Why this story matters:
The data comes at a time when the Catalan crisis (in which the regional government attempted to declare its independence from Spain in September 2017) has brought back the role of the Spanish regions to the policy agenda. The question is especially delicate; it ties into the complex and conflict-fraught history between the different identities that co-exist in the country, such as Basques or Catalans.
Spain should move away from the "more or less centralization" to engage in a deeper discussion on the essence of what the country should be, thus dealing with the ghosts of its past. Such a discussion has, surprisingly, never happened in Spain and is long overdue.
The danger in doing so now is the thirst for revenge and punishment which clouds the minds of many. A discussion about regional identity should take place in a space where there is a respectful engagement from all parts of society, politicians and citizens alike.
At a time when all European eyes are on the Iberian country, Spain has the opportunity to show its neighbors that it has become a mature democracy that can overcome its internal conflicts. However, this seems very unlikely to spontaneously happen in the political sphere.
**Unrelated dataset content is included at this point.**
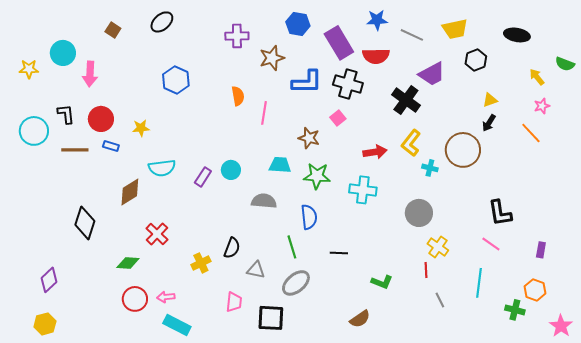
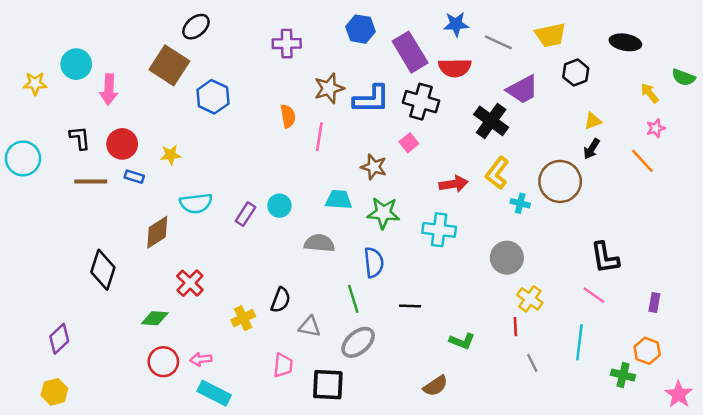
brown square: (113, 30) -> (169, 65), moved, size x2.0
brown star: (272, 58) -> (329, 88), moved
cyan circle: (34, 131) -> (23, 158), moved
It is up to citizens to ask elected representatives to engage in sophisticated and constructive conversations.
Details from the story:
- Think tank El Cano conducted 1,000 surveys in November-December 2017, just before the start of the latest electoral campaign in Catalonia.
- In this election, the question of independence was virtually the only topic in the electoral agenda.
- The survey shows that the number of Spaniards that want to re-centralize the state and give more power to Madrid government has increased.
- Meanwhile, there is a decline in the number of supporters of the current structure of Spanish governance.
- There is also a significant increase in people who want to roll back on having regional governments altogether and only have a central government (rise from 9% to 21%).
- El Cano's barometer shows that the vast majority of Spaniards do not believe that Catalonia will become independent.